- Location: Grand Hyatt Erawan Hotel, Bangkok, Thailand
- Date: 16 July 2024
- Attack type: Poisoning mass murder murder-suicide
- Weapon: Cyanide
- Deaths: 6 (Including the perpetrator)
- Perpetrator: Sherine Chong
- Motive: Financial dispute

= 2024 Bangkok hotel cyanide poisoning =

2024 suspected mass murder event in Thailand

On 16 July 2024, six people of Vietnamese descent, at the Grand Hyatt Erawan Hotel in Bangkok, Thailand, died of cyanide poisoning.

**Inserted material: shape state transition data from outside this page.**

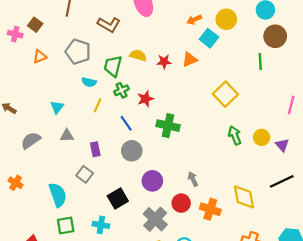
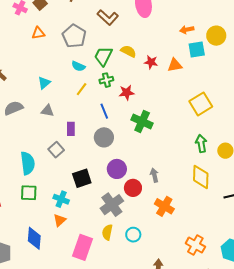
cyan square: (209, 38) -> (197, 50), turned 30
yellow diamond: (244, 197) -> (201, 177), moved
red circle: (181, 203) -> (133, 188), moved

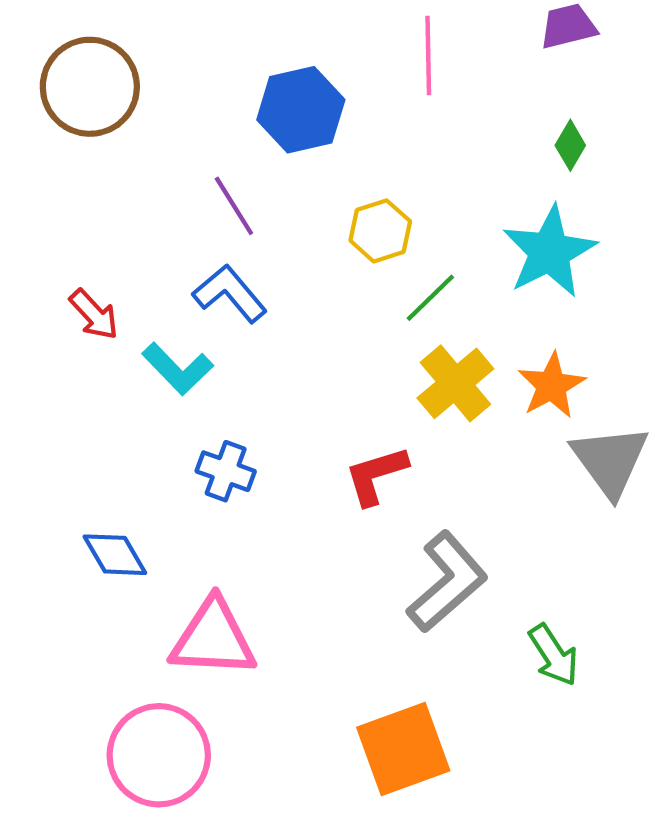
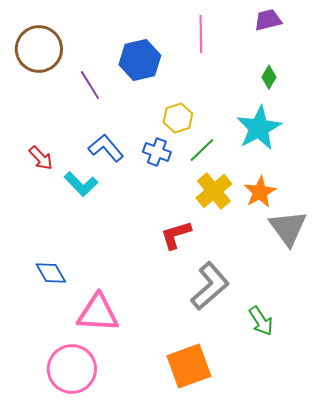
purple line: (234, 206) -> (90, 85), moved
blue cross: (226, 471) -> (157, 152), moved

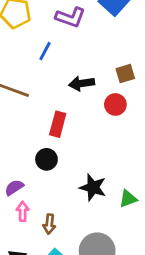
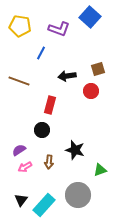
green triangle: (128, 199) -> (100, 170), moved
pink arrow: (23, 211) -> (25, 167), turned -120
brown arrow: (49, 224) -> (49, 162), moved

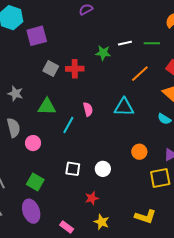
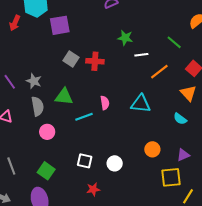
white line: (125, 43) -> (141, 55), moved
green line: (152, 43) -> (174, 42), turned 35
green star: (103, 53) -> (125, 38), moved
cyan line: (68, 125) -> (84, 117), turned 36
gray semicircle: (14, 128) -> (37, 106), moved
red star: (92, 198) -> (93, 189), moved

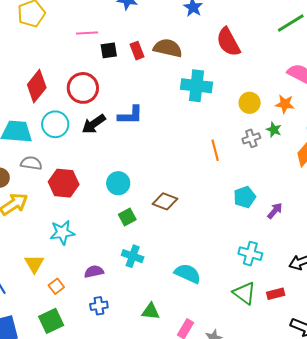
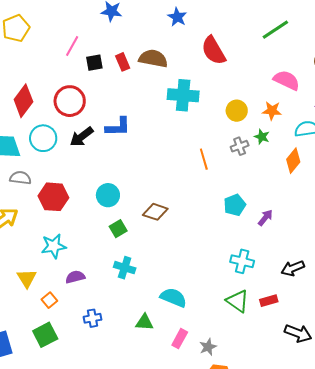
pink line: (87, 33) -> (72, 46), turned -55
purple semicircle: (94, 272) -> (75, 277), moved
cyan semicircle: (188, 273) -> (173, 298), moved

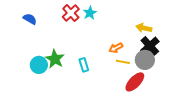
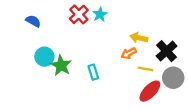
yellow arrow: (144, 28) -> (139, 38), moved
gray circle: (145, 60) -> (173, 78), moved
yellow line: (123, 62) -> (145, 69), moved
cyan circle: (39, 65) -> (44, 57), moved

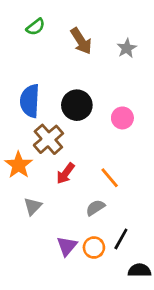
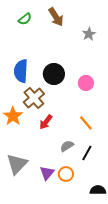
brown arrow: (81, 41) -> (56, 17), moved
orange line: (110, 178) -> (86, 123), moved
gray triangle: (33, 206) -> (17, 164), moved, size x1.6
black line: (121, 239) -> (87, 153), moved

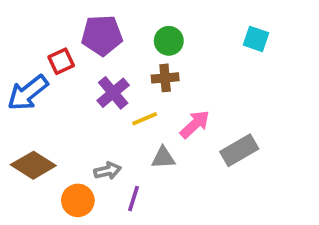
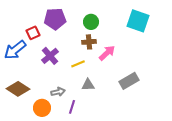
cyan square: (256, 39) -> (138, 21), size x1.6
purple cross: (113, 93) -> (50, 56), moved
pink arrow: (195, 124) -> (107, 53), moved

According to Thai Prime Minister Srettha Thavisin, two of the dead were US citizens of Vietnamese descent and four were Vietnamese nationals. After preliminary examinations of the scene, Major-General Theeradej Thumsuthee, chief investigator of the Metropolitan Police Bureau, also said that it was assumed that they had been poisoned, and that there were signs that all six drank coffee or tea. However, a preliminary autopsy did not find any injuries.

As of 17 July 2024, it was confirmed by Bangkok officials that all six victims died of cyanide poisoning. The police believed that it was a murder–suicide.

It was later revealed Sherine Chong, one of the US citizens, had poisoned the whole group. When the group had ordered food and tea she had refused the attendants offer to brew the tea and said she would do it herself.